# End-Of-Season Maintenance / Winterizing



## WarEagle26 (Sep 14, 2017)

With fall here and the warm season mowing coming to an end I was curious what kinds of things you guys typically do to your equipment to prepare for the winter months. I recently acquired a used GM1000 and I want to make sure that it's in good condition come springtime, so what type of end-of-season maintenance/winterizing things should I be doing before leaving it to sit for several months? I want to put together a nice checklist that I can hang in my shed so that I don't forget anything.


----------



## SGrabs33 (Feb 13, 2017)

I installed these gas cut off valves on all of my equipment with engines.


----------



## ken-n-nancy (Jul 25, 2017)

SGrabs33 said:


> I installed these gas cut off valves on all of my equipment with engines.


Looks like a good retrofit upgrade. What do you do at the end of the season?

Obviously, you turn the cut-off valve to off and then run the carb dry, but what do you then do with the remaining fuel in the tank?

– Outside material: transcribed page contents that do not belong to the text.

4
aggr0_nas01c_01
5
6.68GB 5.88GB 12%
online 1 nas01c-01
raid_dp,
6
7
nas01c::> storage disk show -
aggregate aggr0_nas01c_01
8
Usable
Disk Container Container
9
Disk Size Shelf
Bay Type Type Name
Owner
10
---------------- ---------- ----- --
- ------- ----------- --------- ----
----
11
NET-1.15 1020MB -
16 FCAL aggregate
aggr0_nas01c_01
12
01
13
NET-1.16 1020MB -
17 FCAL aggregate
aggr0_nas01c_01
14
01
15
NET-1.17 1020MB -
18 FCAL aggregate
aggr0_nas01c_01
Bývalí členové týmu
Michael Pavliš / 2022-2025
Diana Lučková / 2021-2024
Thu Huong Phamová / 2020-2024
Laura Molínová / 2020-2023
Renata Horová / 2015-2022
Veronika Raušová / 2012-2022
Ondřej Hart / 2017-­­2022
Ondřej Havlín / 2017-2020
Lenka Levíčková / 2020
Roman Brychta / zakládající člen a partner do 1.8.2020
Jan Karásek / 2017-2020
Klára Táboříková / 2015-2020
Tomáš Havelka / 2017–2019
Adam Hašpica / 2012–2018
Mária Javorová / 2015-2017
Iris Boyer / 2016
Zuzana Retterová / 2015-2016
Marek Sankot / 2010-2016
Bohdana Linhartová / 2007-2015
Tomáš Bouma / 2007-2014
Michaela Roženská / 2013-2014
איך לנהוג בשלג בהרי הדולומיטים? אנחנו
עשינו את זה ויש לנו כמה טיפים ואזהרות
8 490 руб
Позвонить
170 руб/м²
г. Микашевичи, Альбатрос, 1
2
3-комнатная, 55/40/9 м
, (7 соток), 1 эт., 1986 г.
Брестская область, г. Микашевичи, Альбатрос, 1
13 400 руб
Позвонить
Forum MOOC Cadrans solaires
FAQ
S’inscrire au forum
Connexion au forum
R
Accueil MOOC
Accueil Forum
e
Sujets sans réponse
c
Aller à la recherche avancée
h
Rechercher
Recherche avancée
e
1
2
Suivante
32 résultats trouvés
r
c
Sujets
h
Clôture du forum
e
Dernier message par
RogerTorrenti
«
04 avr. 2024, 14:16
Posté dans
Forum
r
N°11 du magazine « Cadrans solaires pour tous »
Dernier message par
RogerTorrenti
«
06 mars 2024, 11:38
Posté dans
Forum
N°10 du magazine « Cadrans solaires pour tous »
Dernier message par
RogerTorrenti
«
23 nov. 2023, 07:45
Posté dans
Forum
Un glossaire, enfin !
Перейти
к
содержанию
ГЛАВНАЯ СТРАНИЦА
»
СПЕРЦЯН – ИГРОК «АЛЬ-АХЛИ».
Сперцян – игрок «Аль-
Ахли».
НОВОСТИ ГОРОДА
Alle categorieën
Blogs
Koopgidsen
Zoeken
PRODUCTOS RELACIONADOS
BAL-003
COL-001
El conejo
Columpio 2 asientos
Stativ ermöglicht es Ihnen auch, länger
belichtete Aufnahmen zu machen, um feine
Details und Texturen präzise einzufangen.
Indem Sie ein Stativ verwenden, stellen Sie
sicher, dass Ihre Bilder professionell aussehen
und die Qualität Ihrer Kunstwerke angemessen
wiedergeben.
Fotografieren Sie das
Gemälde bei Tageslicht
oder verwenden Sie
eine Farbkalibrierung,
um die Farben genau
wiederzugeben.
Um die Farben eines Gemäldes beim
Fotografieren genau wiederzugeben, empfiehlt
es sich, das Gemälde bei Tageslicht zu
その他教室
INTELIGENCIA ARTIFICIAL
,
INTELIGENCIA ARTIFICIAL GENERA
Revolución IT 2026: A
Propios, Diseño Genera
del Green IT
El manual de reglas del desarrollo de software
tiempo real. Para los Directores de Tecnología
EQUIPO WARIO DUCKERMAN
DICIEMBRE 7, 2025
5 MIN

Do you pour it back out somehow and use in other equipment? Do you leave it there until next year? I'm curious...


----------



## SGrabs33 (Feb 13, 2017)

ken-n-nancy said:


> SGrabs33 said:
> 
> 
> > I installed these gas cut off valves on all of my equipment with engines.
> ...


Good question. Last year I just pored in some STA-BIL Storage Fuel Stabilizer into the tanks after cutting off the fuel and running the carb dry. This year I think I might drain the tanks using the tube that goes into the cut off. I think either will work well.


----------



## ericgautier (Apr 22, 2017)

Usually I:

- clean any junk off the equipment
- scrape deck if needed, good time to remove blade(s) and sharpen
- oil change and clean air filter
- check tire pressure, add as needed
- grease zerks points
- run it dry*

*I did this last year vs adding Stabil and all my equipment started up fine. The year before that, I had used Stabil and had a carb issue with my Toro 22".


----------



## Redtenchu (Jan 28, 2017)

+1 Eric.

I also add a light coating of oil to the contact areas of the reel on my Greens mower.


----------



## glenmonte (Sep 15, 2017)

I use marine stabil year round, but still run dry in the winter. Then I'll put about a quarter ounce of stabil in the tank and move it around. I change he oil before storage. I finish with a few drops of oil in the cylinder (take out spark plug, put drops in, pull starter a dozen or so times with no plug, then reinstall plug a quarter turn only so t doesn't get full of oil). Like others mentioned, I sharpen blades and do any other maintenance before putting away for the season. My one lawnboy is 30 years old and runs great!


----------



## monty (Jul 25, 2017)

What is the purpose of the shut-off valve for winterizing? I always drain the tank and run it dry. Then start it up again and let it shut-off again. My mower has a drain plug in the carburetor bowl so I drain the last of the gas out of that. always surprised at how much drains out of the carb. Then a few drops of oil in the cylinder via spark plug inlet and pull starter to circulate.

I never keep any gas over the winter. I'll put whatever is left in my car. And for gas/oil mix I don't require much throughout the year so if I use my entire tank, I'll buy a quart of premix to get me through the rest of the year. I'll keep the leftover premix over winter since it is stabilized and ethanol free. Then use that first in the spring.


----------



## Movingshrub (Jun 12, 2017)

The Eagle Scout part of my brain wants to be prepared, so I make sure my chainsaw is in good working order, the chain is sharp, oiled, etc. and that I have stabilized fuel, along with some two cycle oil, just incase I have a tree come down blocking my street or driveway.

I would just add, don't forget about non-lawn outdoor equipment. I make sure my pressure washer is in a condition for storage, I give the propane grill a really good cleaning and make sure my propane is stocked up, blow out the leaves of the gutters, put anything that calls for it on a battery saver, drain and store the water hoses, and install faucet covers.

Lastly, I tend to keep spare clothes and shoes in my vehicle incase I have to abandon it due to weather (think Atlanta ice storm 2015) or an accident, so I usually check all of the vehicles this time of year for maintenance as well before it turns cold.

Be Prepared!


----------